Within the material below, locate the line with "Identify the click" and the line with "Über Cookies [tab] (424, 1227)", then return those two lines and all lines between them, exactly as written.

• Records to process:

[Start of section]

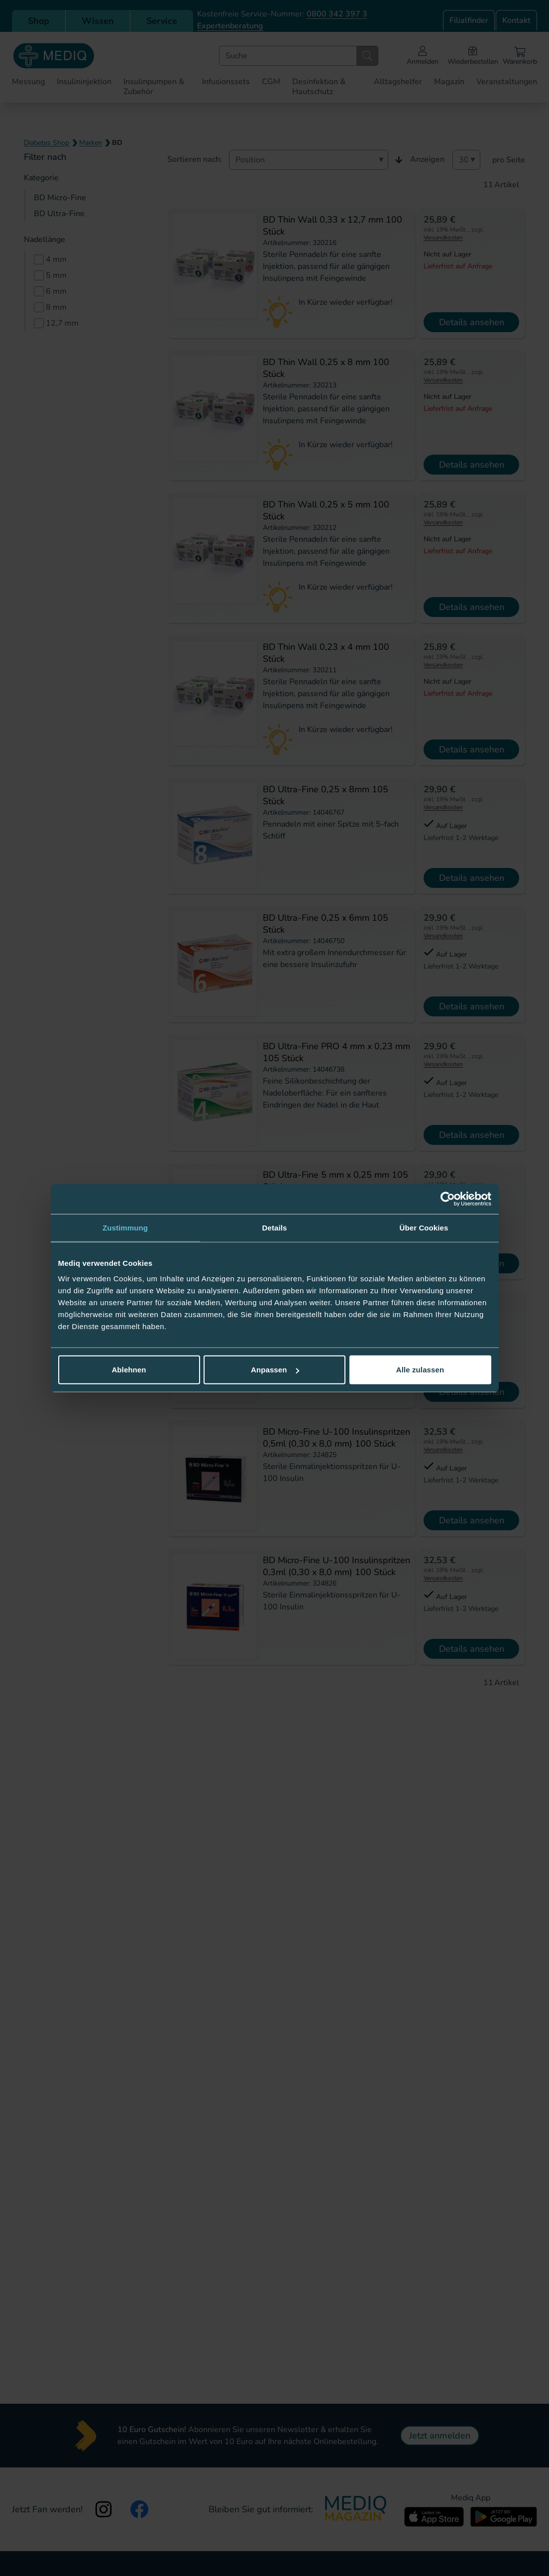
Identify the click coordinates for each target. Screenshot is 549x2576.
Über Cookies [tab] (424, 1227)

[End of section]
[Start of section]

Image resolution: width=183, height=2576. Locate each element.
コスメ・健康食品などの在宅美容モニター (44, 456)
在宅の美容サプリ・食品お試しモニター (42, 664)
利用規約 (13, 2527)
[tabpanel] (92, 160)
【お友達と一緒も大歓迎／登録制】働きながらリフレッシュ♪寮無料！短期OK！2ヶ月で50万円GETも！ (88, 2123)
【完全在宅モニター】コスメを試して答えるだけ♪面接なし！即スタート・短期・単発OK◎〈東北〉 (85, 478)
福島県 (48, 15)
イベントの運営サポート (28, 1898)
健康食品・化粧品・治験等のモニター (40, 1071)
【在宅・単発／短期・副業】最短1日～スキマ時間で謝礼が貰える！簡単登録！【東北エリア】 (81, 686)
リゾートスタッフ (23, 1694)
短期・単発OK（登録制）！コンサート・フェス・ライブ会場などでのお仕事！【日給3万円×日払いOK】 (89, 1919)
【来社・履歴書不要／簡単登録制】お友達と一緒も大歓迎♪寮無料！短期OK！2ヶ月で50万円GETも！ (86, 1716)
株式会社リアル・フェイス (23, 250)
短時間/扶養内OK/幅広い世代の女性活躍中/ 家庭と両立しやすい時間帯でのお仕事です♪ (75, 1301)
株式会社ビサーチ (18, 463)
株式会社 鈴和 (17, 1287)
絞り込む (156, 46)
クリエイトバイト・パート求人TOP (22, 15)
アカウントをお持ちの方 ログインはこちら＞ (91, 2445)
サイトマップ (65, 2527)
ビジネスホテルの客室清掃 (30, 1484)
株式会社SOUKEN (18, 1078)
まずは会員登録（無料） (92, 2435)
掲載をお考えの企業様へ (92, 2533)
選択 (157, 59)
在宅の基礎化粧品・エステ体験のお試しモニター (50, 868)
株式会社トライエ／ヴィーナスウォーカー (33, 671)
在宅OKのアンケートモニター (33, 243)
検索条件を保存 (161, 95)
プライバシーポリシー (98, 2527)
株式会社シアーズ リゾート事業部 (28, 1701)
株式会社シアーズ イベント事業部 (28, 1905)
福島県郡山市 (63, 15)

[End of section]

• Output below:
Identify the click coordinates for each target. Screenshot is 549x2576.
Über Cookies [tab] (424, 1227)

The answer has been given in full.